* Directions for this task *
Within the material below, find each line bearing the word "Parameters" and present it.

<<<<

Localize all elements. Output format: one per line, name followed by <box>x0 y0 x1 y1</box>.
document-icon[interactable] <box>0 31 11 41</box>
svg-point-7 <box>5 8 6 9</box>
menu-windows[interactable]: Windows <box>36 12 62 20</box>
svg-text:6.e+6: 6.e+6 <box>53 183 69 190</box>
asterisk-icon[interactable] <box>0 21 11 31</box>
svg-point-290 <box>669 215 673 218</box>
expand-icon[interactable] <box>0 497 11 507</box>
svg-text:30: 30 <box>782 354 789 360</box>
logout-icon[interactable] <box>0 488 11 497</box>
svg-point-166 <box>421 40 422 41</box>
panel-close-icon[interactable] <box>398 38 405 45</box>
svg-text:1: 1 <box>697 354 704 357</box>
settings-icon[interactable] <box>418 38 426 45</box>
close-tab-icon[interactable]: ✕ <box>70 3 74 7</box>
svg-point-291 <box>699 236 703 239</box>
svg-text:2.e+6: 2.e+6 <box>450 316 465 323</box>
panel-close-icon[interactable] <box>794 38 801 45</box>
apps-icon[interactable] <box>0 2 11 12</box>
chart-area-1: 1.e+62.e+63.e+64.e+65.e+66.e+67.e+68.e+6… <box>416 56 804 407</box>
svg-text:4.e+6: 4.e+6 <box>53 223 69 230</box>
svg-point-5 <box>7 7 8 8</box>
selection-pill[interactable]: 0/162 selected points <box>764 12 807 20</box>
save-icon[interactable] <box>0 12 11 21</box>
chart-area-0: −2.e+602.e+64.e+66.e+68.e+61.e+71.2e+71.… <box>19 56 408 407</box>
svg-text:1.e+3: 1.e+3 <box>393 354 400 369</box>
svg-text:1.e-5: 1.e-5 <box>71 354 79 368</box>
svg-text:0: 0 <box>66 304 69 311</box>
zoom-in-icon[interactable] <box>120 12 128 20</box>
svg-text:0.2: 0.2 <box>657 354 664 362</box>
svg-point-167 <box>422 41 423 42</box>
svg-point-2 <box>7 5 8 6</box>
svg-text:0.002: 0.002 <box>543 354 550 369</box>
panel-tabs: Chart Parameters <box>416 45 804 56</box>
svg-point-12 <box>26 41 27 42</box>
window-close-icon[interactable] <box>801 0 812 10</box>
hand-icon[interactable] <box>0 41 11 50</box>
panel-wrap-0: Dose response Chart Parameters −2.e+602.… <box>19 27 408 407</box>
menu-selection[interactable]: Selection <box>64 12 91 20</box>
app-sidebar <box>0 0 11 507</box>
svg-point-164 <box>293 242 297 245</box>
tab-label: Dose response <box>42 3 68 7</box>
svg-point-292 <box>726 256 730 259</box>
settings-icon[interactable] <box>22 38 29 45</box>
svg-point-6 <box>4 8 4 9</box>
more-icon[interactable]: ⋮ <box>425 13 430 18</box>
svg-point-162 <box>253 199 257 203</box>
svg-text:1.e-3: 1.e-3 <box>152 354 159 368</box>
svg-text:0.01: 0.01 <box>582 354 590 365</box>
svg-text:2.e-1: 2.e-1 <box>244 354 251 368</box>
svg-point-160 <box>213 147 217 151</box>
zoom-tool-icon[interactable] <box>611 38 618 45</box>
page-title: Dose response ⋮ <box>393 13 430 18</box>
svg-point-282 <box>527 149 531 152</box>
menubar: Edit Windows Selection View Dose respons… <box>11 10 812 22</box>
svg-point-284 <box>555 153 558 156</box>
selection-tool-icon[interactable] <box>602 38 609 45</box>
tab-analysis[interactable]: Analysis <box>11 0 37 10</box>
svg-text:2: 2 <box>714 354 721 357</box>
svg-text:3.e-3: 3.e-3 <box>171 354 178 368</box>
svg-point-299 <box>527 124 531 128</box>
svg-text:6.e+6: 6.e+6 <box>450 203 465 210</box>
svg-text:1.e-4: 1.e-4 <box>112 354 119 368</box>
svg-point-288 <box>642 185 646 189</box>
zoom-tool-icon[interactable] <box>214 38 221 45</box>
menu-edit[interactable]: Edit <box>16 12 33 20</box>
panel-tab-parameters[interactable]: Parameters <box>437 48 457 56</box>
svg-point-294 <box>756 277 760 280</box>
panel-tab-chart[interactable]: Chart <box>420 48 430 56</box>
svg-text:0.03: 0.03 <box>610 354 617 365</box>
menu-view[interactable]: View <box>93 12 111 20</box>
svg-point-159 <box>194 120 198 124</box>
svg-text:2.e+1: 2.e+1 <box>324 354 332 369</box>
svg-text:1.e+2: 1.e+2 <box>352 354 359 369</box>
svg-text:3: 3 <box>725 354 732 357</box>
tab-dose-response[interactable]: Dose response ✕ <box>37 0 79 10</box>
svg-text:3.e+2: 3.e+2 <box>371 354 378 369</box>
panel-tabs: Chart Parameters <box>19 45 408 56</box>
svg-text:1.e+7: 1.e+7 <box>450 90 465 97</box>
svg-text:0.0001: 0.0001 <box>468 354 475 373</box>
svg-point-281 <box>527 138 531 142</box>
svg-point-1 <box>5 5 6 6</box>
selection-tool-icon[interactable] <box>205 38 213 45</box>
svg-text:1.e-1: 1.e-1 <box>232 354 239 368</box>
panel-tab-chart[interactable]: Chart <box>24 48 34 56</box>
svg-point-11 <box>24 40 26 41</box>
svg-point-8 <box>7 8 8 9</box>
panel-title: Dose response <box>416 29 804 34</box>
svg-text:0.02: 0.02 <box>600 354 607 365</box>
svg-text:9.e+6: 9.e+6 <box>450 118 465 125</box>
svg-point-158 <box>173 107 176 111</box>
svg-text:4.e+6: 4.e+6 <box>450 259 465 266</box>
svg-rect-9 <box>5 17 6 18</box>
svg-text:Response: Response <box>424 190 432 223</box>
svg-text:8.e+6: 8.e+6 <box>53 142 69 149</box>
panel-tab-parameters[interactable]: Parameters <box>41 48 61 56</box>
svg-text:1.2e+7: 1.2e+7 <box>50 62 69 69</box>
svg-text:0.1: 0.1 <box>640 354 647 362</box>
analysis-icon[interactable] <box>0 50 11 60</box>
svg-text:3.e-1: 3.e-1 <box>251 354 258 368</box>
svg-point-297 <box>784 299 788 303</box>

>>>>

* Written answer *
panel-tabs: Chart Parameters <box>416 45 804 56</box>
panel-wrap-0: Dose response Chart Parameters −2.e+602.… <box>19 27 408 407</box>
panel-tab-parameters[interactable]: Parameters <box>437 48 457 56</box>
panel-tabs: Chart Parameters <box>19 45 408 56</box>
panel-tab-parameters[interactable]: Parameters <box>41 48 61 56</box>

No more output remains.